この園内を見てまわり終わった時点で、荒川+ギンズが至った結論に少しでも共感できるのか? 死を超えた先の世界を見ることができるのか? 果たして私の運命も反転してしまうのか? 入園してわずかの間に、私の心まで不安定になりかけていました。

ともあれ、一度、我に返り、どれくらいの時間で敷地内を見て回ることができるのか調べてみると、敷地は約18,000平方メートル。ざっと見るだけなら、1時間ほどで回れる手頃な大きさです。見る前からいろいろ考えても仕方ない。Don't Think. Feel! ということで先へ進みました。

2. のっけから仰天!「養老天命反転地記念館」

どこもかしこも不安定? 岐阜のフシギ感覚スポット「養老天命反転地」
(画像=『たびこふれ』より引用)

ここは養老天命反転地の中でも、映え写真が撮れる人気スポットのひとつです。こんな写真をSNSで見かけたことはないでしょうか? チケット窓口から入って前方に見えるこのカラフルな建物は、「養老天命反転地記念館」で、オープンして2年後に建てられました。24色の色が使われているこちらの建物は、オフィスとして使えるようにデザインされたとのこと。

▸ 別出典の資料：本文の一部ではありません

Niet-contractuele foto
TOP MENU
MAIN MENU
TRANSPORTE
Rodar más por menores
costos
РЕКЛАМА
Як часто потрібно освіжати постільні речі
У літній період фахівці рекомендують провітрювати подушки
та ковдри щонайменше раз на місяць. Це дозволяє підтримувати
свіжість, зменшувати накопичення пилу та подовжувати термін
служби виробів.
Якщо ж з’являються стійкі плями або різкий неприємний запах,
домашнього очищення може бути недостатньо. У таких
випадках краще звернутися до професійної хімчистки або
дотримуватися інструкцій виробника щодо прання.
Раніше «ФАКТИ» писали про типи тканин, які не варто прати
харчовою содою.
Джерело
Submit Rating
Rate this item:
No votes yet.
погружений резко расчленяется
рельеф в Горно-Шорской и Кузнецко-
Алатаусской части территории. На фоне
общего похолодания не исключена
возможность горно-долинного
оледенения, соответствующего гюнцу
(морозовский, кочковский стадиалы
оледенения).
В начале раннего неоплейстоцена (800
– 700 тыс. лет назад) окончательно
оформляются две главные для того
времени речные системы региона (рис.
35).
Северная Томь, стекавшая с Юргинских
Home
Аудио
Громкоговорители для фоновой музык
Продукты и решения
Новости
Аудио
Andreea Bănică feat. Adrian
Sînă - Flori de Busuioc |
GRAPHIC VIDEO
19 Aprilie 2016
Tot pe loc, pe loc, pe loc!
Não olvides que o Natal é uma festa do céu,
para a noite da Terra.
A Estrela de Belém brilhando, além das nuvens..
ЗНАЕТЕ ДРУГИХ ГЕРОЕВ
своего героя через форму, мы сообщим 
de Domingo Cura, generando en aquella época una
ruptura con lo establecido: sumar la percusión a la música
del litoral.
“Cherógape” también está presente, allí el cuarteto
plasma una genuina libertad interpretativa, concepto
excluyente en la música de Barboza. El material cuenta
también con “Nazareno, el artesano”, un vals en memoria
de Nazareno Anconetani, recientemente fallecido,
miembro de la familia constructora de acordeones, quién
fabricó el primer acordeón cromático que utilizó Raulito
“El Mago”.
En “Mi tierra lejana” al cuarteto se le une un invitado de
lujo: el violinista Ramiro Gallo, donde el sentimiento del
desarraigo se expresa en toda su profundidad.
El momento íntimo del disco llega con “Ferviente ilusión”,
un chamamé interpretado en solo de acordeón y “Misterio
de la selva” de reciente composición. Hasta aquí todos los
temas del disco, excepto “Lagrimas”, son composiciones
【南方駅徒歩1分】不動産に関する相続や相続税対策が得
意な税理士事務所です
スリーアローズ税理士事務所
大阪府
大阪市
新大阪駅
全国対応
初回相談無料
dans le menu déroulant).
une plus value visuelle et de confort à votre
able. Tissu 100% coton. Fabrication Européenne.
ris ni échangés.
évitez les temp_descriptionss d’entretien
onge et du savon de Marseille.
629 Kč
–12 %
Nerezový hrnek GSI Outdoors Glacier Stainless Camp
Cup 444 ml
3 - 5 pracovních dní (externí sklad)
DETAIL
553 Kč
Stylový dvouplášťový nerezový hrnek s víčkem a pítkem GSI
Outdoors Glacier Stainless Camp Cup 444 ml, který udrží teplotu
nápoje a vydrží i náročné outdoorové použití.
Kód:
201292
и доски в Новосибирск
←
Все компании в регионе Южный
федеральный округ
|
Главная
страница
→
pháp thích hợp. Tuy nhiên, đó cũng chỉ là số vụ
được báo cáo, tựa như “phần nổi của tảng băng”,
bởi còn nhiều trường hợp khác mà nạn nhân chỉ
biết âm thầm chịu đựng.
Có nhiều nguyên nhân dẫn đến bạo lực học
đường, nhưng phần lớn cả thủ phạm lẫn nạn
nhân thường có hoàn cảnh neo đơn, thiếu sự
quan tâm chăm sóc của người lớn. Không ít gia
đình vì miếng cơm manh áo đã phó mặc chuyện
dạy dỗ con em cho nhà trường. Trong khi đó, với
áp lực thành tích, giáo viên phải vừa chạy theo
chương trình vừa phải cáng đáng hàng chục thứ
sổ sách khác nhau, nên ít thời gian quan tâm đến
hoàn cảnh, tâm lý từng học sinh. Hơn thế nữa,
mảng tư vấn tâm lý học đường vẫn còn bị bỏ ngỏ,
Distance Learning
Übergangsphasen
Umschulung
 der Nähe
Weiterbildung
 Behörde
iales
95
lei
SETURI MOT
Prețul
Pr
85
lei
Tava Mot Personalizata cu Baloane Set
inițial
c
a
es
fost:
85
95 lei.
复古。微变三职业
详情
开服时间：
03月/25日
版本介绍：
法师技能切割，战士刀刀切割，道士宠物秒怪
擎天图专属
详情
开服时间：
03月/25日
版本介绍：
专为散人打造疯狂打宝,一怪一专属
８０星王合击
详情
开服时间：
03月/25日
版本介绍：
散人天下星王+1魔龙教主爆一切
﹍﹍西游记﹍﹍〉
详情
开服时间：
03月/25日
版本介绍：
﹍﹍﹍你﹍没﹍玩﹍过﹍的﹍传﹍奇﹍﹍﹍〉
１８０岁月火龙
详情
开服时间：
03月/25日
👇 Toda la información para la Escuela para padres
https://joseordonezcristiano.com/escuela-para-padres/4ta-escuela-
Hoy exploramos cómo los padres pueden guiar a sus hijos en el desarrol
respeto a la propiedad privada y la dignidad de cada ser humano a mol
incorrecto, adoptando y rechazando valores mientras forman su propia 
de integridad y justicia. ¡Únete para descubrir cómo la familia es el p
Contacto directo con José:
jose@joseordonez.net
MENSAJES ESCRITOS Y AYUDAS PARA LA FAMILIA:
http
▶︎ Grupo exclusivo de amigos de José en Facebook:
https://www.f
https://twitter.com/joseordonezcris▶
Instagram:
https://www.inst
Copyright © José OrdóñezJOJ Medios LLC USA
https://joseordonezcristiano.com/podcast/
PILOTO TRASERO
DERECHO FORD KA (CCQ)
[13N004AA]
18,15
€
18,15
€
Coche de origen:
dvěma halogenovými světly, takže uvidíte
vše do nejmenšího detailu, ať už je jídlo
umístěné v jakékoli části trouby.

館内へ入ると、のっけから仰天! カラフルな室内の床は、丘のように盛り上がっているところや窪んだところがあって、かなり不安定な構造になっています。それに、床にはさまざまな高さの塀が迷路状に配置されているのですが、よくよく見ると、天井にも上下反転した状態で同じ塀が突き出しているのです。これが、反転の世界......。

どこもかしこも不安定? 岐阜のフシギ感覚スポット「養老天命反転地」
(画像=『たびこふれ』より引用)

丘のように高いところに立てば、館内の迷路を見下ろしているように感じ、窪んだところから見れば、迷路の塀がそびえ立っているように感じます。最初は何ともなくても、館内で迷路に沿って歩いてみると、だんだん平衡感覚と遠近感が鈍ってくるのが分かります。もしかするとこの感覚は、運命、いやむしろ天命に抗っている感覚に近いのでしょうか。

館内にはいくつか出入り口があるので、気分転換が必要だなと感じたら、こまめに外の空気を吸いに出ることをおすすめします。しかしこの出入り口、場所によって急斜面に続いているところもあるので、油断は禁物です。